Berikut adalah beberapa pesan sentral dari peristiwa Isra dan Mi’raj ditinjau dari berbagai perspektif:

  1. Isra-Mi’raj dapat dipandang sebagai suatu barometer abdiyyah-ilahiyyah (bobot keimanan seorang hamba kepada RabbNya). . Di sini Allah menekankan kata kuncinya memulai firmanNya dengan kalimat “SUBHANA (MAHA SUCI).” Keyakinan dan pandangan bahwa Allah berkuasa mendesain suatu super extraordinary event (perjalanan dalam bentuk isra dan mi’raj) yang super eksklusif-tak ternilai, tak terukur dan tak terbatas dalam pandagan manusia, dan merupakan suatu hal yang super sederhana, super kecil dan super enteng di sisi Allah hanya mungkin dimiliki oleh mereka yang betul-betul kokoh keimanannya.
    Sebut saja, pada waktu itu adalah respon yang diberikan oleh sahabat Nabi bermana Abu Bakar.

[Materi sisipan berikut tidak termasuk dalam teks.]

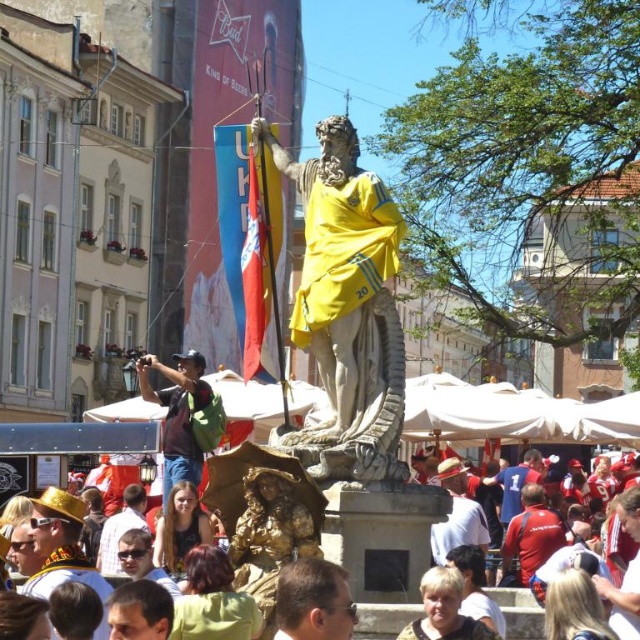 Who is taller, red fabric flag at center or gold metallic hat at lower left?

red fabric flag at center is taller.

Which is behind, point (282, 204) or point (36, 596)?

The point (282, 204) is more distant.

Who is more distant from viewer, (250, 324) or (108, 589)?

The point (250, 324) is more distant.

Locate an element on the screen. Image resolution: width=640 pixels, height=640 pixels. red fabric flag at center is located at coordinates (250, 243).

Does red fabric flag at center have a larger size compared to dark brown hair at lower center?

Indeed, red fabric flag at center has a larger size compared to dark brown hair at lower center.

Is point (264, 166) closer to camera compared to point (122, 596)?

No, (264, 166) is further to viewer.

Which is behind, point (216, 150) or point (154, 593)?

Positioned behind is point (216, 150).

Identify the location of red fabric flag at center. (250, 243).

Is red fabric shirt at center below red shirt at center?

Incorrect, red fabric shirt at center is not positioned below red shirt at center.

Is point (634, 636) positioned in front of point (538, 454)?

Yes, point (634, 636) is in front of point (538, 454).

The image size is (640, 640). In order to click on red fabric shirt at center in this screenshot , I will do `click(624, 600)`. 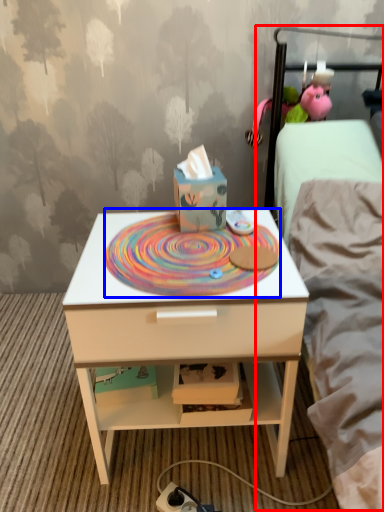 Question: Which object is closer to the camera taking this photo, bed (highlighted by a red box) or design (highlighted by a blue box)?

Choices:
 (A) bed
 (B) design

Answer: (B) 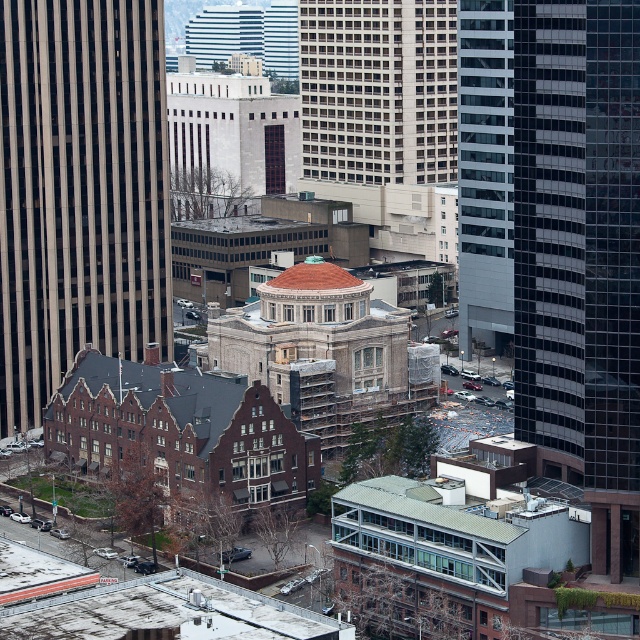 Question: Among these points, which one is nearest to the camera?

Choices:
 (A) (58, 256)
 (B) (170, 112)

Answer: (A)

Question: Among these points, which one is farthest from the camera?

Choices:
 (A) (202, 211)
 (B) (76, 257)

Answer: (A)

Question: Does beige glass skyscraper at left appear under beige stone building at center?

Choices:
 (A) no
 (B) yes

Answer: (B)

Question: Does beige glass skyscraper at left appear on the left side of beige stone building at center?

Choices:
 (A) yes
 (B) no

Answer: (A)

Question: Is beige glass skyscraper at left closer to camera compared to beige stone building at center?

Choices:
 (A) yes
 (B) no

Answer: (A) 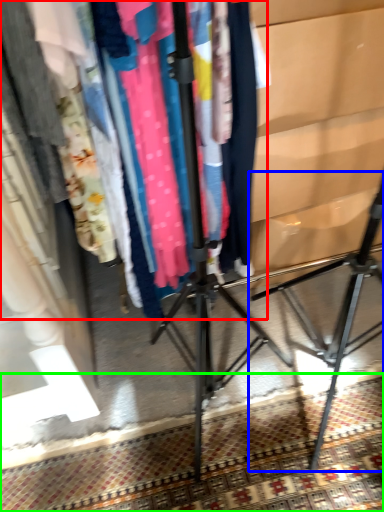 Question: Estimate the real-world distances between objects in this image. Which object is closer to closet (highlighted by a red box), tripod (highlighted by a blue box) or mat (highlighted by a green box)?

Choices:
 (A) tripod
 (B) mat

Answer: (B)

Dengan tanpa pertimbangan, Abu Bakar langsung membenarkan apa yang dituturkan oleh Nabi kepadanya. Keyakinan Beliau akan Allah dan kebenaran Nabi Muhammad yang sosoknya sudah lama dikenal olehnya membuat Beliau tidak sedikitpun meragukan kebenaran peristiwa yang dialami oleh Nabi Muhammad SAW. Inilah sosok As-Siddieq. Ibarat, diberi sepotong kue oleh Nabi Muhammad dan manakala mengetahui siapa orang yang memberi sepotong kue kepadanya itu. Dia tidak berpikir lagi untuk mengunyah potongan kue dimaksud akan tetapi langsung menelannya dengan suka cita. Kondisi ini tentu bertolak belakang dan tidak identik dengan fenomena perilaku asal bapak suka yang kadang-kadang mewarnai hubungan pekerjaan antara bawahan dan atasan serta dalam relasi sosial secara umum.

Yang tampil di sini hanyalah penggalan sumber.